Would using a compound bow or cross bow be inefficient for turkey hunting? 


Posted using Outdoor Hub Campfire


----------



## Guest (Apr 17, 2013)

Not at all...people do it all the time. The biggest challenge is to get yourself set up to allow for you to draw and get a shot without spooking a bird. The movement can make it tough with a compound. Many people use blinds. I guess a crossbow would eliminate some of the movement issues.


----------



## icefisherman4life (Aug 5, 2007)

My cousin got both of his with his crossbow last year. It was his first year trying it. He did it out of a blind.


----------



## Wishiniwasfishing (Apr 1, 2012)

Sounds good to me I'm gonna try on alums public hunting land Monday morning hopefully it's not packed 


Posted using Outdoor Hub Campfire


----------



## Fish-N-Fool (Apr 12, 2004)

Be careful on Monday at Alum - I'd hang a nice orange flag on my blind at the minimum; even better if you have orange tape and a flag to make sure folks can see ya. I've had folks sneak in on me several times over the years on private and public land.....never any close calls, but just be careful.
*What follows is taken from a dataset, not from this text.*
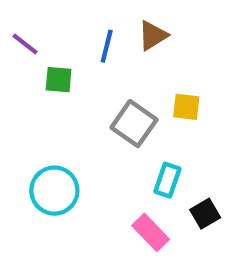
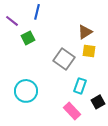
brown triangle: (153, 36) -> (85, 32), moved
blue line: (107, 46) -> (37, 12), moved
green square: (59, 80) -> (28, 38), turned -32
Sorry for the safety rant, but turkey season always makes me a bit nervous by the nature and time of year we hunt them.

Good luck!


----------



## Wishiniwasfishing (Apr 1, 2012)

Yeah thanks for the warning I am pretty nervous about that but we will see


Posted using Outdoor Hub Campfire


----------



## the_ghost (May 5, 2011)

I didn't know Alum had turkeys? After your hunt please do share your experience. 
I have to say the thought of bow hunting deer crossed my mind. But everyone had me spooked with the Hogback road stories!


----------



## billorp (Aug 25, 2007)

I took my 16 year old son out yesterday morning. We had turkey going crazy as soon as day light hit. He has got 2 jakes the last couple of years, but yesterday he bagged his first gobbler after only waiting 24 minutes. 22 pounds with a 10" beard and 1 1/4" spurs. I don't know who was happier, him or me!


----------



## the_ghost (May 5, 2011)

billorp said:


> I took my 16 year old son out yesterday morning. We had turkey going crazy as soon as day light hit. He has got 2 jakes the last couple of years, but yesterday he bagged his first gobbler after only waiting 24 minutes. 22 pounds with a 10" beard and 1 1/4" spurs. I don't know who was happier, him or me!


Great job! I can't imagine how proud you must be. 
My son is just 2 weeks old. I hope to experience that happiness someday before I get too old. 
I can't get my girls to hunt but my 8 year old would go fishing. As long as I get her a happy meal afterwards.


Posted using Outdoor Hub Campfire


----------



## billorp (Aug 25, 2007)

ghost, been there done that. when my son was younger, chicken Mc nuggets were the only way I could get him to join me for fishing or hunting. Thank God he grew out of that!! Good luck!


----------